__Task data__.

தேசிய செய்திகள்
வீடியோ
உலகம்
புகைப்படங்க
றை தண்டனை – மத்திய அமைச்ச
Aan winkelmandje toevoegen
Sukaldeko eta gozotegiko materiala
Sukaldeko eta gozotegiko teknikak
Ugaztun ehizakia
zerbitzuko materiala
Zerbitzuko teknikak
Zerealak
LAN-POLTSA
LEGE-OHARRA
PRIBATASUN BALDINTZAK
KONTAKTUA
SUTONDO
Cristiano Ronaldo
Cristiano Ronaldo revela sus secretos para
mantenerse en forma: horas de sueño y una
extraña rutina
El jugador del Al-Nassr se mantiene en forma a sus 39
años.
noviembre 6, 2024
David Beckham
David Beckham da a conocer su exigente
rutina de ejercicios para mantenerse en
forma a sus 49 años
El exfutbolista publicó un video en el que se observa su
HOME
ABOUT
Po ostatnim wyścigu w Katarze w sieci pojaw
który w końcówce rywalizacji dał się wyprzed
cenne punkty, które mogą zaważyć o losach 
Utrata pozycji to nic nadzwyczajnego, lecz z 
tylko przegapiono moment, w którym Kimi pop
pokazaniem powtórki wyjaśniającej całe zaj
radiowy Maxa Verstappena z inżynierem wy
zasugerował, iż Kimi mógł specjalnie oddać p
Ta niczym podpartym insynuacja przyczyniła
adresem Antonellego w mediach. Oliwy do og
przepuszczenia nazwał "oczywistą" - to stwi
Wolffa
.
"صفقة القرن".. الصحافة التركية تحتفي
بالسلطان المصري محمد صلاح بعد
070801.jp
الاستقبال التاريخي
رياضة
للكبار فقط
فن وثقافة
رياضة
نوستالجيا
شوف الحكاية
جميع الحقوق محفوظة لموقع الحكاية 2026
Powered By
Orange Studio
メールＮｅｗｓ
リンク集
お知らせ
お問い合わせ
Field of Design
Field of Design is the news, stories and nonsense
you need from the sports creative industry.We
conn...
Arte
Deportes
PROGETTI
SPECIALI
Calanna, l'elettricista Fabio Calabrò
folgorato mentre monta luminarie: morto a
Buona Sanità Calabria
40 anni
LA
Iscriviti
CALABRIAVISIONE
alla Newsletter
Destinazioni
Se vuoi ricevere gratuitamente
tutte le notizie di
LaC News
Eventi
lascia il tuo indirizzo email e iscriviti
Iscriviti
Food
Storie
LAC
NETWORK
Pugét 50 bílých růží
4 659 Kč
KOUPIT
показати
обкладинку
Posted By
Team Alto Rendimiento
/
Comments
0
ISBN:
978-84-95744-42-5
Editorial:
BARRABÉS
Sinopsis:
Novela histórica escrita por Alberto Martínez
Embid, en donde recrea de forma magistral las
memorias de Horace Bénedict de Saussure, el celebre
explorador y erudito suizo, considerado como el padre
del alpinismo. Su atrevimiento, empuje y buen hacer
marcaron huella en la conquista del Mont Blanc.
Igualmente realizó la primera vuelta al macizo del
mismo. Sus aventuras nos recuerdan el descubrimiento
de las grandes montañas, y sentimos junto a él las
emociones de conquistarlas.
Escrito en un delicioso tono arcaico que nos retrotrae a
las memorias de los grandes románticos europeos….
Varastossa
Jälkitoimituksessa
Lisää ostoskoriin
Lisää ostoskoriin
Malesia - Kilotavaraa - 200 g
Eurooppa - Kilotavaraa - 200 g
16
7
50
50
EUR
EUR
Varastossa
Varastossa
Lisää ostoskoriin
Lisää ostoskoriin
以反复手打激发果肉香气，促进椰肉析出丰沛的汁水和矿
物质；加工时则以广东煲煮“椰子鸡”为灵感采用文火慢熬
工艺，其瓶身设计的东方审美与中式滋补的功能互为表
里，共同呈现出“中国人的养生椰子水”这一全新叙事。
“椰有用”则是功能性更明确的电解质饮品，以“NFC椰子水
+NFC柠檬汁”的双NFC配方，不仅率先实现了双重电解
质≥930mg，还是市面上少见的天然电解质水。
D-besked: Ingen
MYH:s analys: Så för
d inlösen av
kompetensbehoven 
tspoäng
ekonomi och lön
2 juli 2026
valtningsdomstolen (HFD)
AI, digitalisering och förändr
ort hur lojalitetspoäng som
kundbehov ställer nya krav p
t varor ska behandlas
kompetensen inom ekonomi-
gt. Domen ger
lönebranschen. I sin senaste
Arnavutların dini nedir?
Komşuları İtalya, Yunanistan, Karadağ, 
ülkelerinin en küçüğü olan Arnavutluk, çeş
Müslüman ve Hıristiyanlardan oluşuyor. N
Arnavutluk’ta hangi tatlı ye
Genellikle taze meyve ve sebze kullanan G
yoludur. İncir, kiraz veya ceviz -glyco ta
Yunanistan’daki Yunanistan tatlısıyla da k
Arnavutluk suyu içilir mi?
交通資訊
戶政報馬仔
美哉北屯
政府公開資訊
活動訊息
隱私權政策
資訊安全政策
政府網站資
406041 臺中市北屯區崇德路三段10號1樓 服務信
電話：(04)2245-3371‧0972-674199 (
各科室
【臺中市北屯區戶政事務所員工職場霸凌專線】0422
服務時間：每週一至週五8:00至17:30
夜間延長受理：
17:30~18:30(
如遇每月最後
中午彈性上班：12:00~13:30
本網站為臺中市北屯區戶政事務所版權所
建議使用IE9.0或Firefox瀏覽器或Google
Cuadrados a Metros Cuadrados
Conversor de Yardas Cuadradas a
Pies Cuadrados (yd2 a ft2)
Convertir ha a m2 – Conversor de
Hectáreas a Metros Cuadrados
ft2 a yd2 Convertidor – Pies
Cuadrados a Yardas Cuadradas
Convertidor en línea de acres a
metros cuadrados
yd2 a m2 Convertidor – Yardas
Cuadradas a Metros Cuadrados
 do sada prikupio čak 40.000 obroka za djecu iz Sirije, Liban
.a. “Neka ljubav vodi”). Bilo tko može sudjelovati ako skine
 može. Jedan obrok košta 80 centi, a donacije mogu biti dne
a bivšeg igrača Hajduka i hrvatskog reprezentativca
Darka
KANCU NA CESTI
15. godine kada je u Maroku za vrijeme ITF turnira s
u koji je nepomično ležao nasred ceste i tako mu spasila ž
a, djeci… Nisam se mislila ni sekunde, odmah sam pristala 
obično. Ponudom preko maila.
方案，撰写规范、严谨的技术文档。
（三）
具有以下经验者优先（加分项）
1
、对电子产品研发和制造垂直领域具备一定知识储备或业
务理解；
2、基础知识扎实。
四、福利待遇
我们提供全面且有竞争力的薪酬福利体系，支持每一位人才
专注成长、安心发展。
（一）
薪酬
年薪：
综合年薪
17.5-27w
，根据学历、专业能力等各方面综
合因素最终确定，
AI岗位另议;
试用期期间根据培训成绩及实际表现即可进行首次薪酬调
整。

__Task statement__. Write out the data exactly as it stands.

__Exercise answer__.
தேசிய செய்திகள்
வீடியோ
உலகம்
புகைப்படங்க
றை தண்டனை – மத்திய அமைச்ச
Aan winkelmandje toevoegen
Sukaldeko eta gozotegiko materiala
Sukaldeko eta gozotegiko teknikak
Ugaztun ehizakia
zerbitzuko materiala
Zerbitzuko teknikak
Zerealak
LAN-POLTSA
LEGE-OHARRA
PRIBATASUN BALDINTZAK
KONTAKTUA
SUTONDO
Cristiano Ronaldo
Cristiano Ronaldo revela sus secretos para
mantenerse en forma: horas de sueño y una
extraña rutina
El jugador del Al-Nassr se mantiene en forma a sus 39
años.
noviembre 6, 2024
David Beckham
David Beckham da a conocer su exigente
rutina de ejercicios para mantenerse en
forma a sus 49 años
El exfutbolista publicó un video en el que se observa su
HOME
ABOUT
Po ostatnim wyścigu w Katarze w sieci pojaw
który w końcówce rywalizacji dał się wyprzed
cenne punkty, które mogą zaważyć o losach 
Utrata pozycji to nic nadzwyczajnego, lecz z 
tylko przegapiono moment, w którym Kimi pop
pokazaniem powtórki wyjaśniającej całe zaj
radiowy Maxa Verstappena z inżynierem wy
zasugerował, iż Kimi mógł specjalnie oddać p
Ta niczym podpartym insynuacja przyczyniła
adresem Antonellego w mediach. Oliwy do og
przepuszczenia nazwał "oczywistą" - to stwi
Wolffa
.
"صفقة القرن".. الصحافة التركية تحتفي
بالسلطان المصري محمد صلاح بعد
070801.jp
الاستقبال التاريخي
رياضة
للكبار فقط
فن وثقافة
رياضة
نوستالجيا
شوف الحكاية
جميع الحقوق محفوظة لموقع الحكاية 2026
Powered By
Orange Studio
メールＮｅｗｓ
リンク集
お知らせ
お問い合わせ
Field of Design
Field of Design is the news, stories and nonsense
you need from the sports creative industry.We
conn...
Arte
Deportes
PROGETTI
SPECIALI
Calanna, l'elettricista Fabio Calabrò
folgorato mentre monta luminarie: morto a
Buona Sanità Calabria
40 anni
LA
Iscriviti
CALABRIAVISIONE
alla Newsletter
Destinazioni
Se vuoi ricevere gratuitamente
tutte le notizie di
LaC News
Eventi
lascia il tuo indirizzo email e iscriviti
Iscriviti
Food
Storie
LAC
NETWORK
Pugét 50 bílých růží
4 659 Kč
KOUPIT
показати
обкладинку
Posted By
Team Alto Rendimiento
/
Comments
0
ISBN:
978-84-95744-42-5
Editorial:
BARRABÉS
Sinopsis:
Novela histórica escrita por Alberto Martínez
Embid, en donde recrea de forma magistral las
memorias de Horace Bénedict de Saussure, el celebre
explorador y erudito suizo, considerado como el padre
del alpinismo. Su atrevimiento, empuje y buen hacer
marcaron huella en la conquista del Mont Blanc.
Igualmente realizó la primera vuelta al macizo del
mismo. Sus aventuras nos recuerdan el descubrimiento
de las grandes montañas, y sentimos junto a él las
emociones de conquistarlas.
Escrito en un delicioso tono arcaico que nos retrotrae a
las memorias de los grandes románticos europeos….
Varastossa
Jälkitoimituksessa
Lisää ostoskoriin
Lisää ostoskoriin
Malesia - Kilotavaraa - 200 g
Eurooppa - Kilotavaraa - 200 g
16
7
50
50
EUR
EUR
Varastossa
Varastossa
Lisää ostoskoriin
Lisää ostoskoriin
以反复手打激发果肉香气，促进椰肉析出丰沛的汁水和矿
物质；加工时则以广东煲煮“椰子鸡”为灵感采用文火慢熬
工艺，其瓶身设计的东方审美与中式滋补的功能互为表
里，共同呈现出“中国人的养生椰子水”这一全新叙事。
“椰有用”则是功能性更明确的电解质饮品，以“NFC椰子水
+NFC柠檬汁”的双NFC配方，不仅率先实现了双重电解
质≥930mg，还是市面上少见的天然电解质水。
D-besked: Ingen
MYH:s analys: Så för
d inlösen av
kompetensbehoven 
tspoäng
ekonomi och lön
2 juli 2026
valtningsdomstolen (HFD)
AI, digitalisering och förändr
ort hur lojalitetspoäng som
kundbehov ställer nya krav p
t varor ska behandlas
kompetensen inom ekonomi-
gt. Domen ger
lönebranschen. I sin senaste
Arnavutların dini nedir?
Komşuları İtalya, Yunanistan, Karadağ, 
ülkelerinin en küçüğü olan Arnavutluk, çeş
Müslüman ve Hıristiyanlardan oluşuyor. N
Arnavutluk’ta hangi tatlı ye
Genellikle taze meyve ve sebze kullanan G
yoludur. İncir, kiraz veya ceviz -glyco ta
Yunanistan’daki Yunanistan tatlısıyla da k
Arnavutluk suyu içilir mi?
交通資訊
戶政報馬仔
美哉北屯
政府公開資訊
活動訊息
隱私權政策
資訊安全政策
政府網站資
406041 臺中市北屯區崇德路三段10號1樓 服務信
電話：(04)2245-3371‧0972-674199 (
各科室
【臺中市北屯區戶政事務所員工職場霸凌專線】0422
服務時間：每週一至週五8:00至17:30
夜間延長受理：
17:30~18:30(
如遇每月最後
中午彈性上班：12:00~13:30
本網站為臺中市北屯區戶政事務所版權所
建議使用IE9.0或Firefox瀏覽器或Google
Cuadrados a Metros Cuadrados
Conversor de Yardas Cuadradas a
Pies Cuadrados (yd2 a ft2)
Convertir ha a m2 – Conversor de
Hectáreas a Metros Cuadrados
ft2 a yd2 Convertidor – Pies
Cuadrados a Yardas Cuadradas
Convertidor en línea de acres a
metros cuadrados
yd2 a m2 Convertidor – Yardas
Cuadradas a Metros Cuadrados
 do sada prikupio čak 40.000 obroka za djecu iz Sirije, Liban
.a. “Neka ljubav vodi”). Bilo tko može sudjelovati ako skine
 može. Jedan obrok košta 80 centi, a donacije mogu biti dne
a bivšeg igrača Hajduka i hrvatskog reprezentativca
Darka
KANCU NA CESTI
15. godine kada je u Maroku za vrijeme ITF turnira s
u koji je nepomično ležao nasred ceste i tako mu spasila ž
a, djeci… Nisam se mislila ni sekunde, odmah sam pristala 
obično. Ponudom preko maila.
方案，撰写规范、严谨的技术文档。
（三）
具有以下经验者优先（加分项）
1
、对电子产品研发和制造垂直领域具备一定知识储备或业
务理解；
2、基础知识扎实。
四、福利待遇
我们提供全面且有竞争力的薪酬福利体系，支持每一位人才
专注成长、安心发展。
（一）
薪酬
年薪：
综合年薪
17.5-27w
，根据学历、专业能力等各方面综
合因素最终确定，
AI岗位另议;
试用期期间根据培训成绩及实际表现即可进行首次薪酬调
整。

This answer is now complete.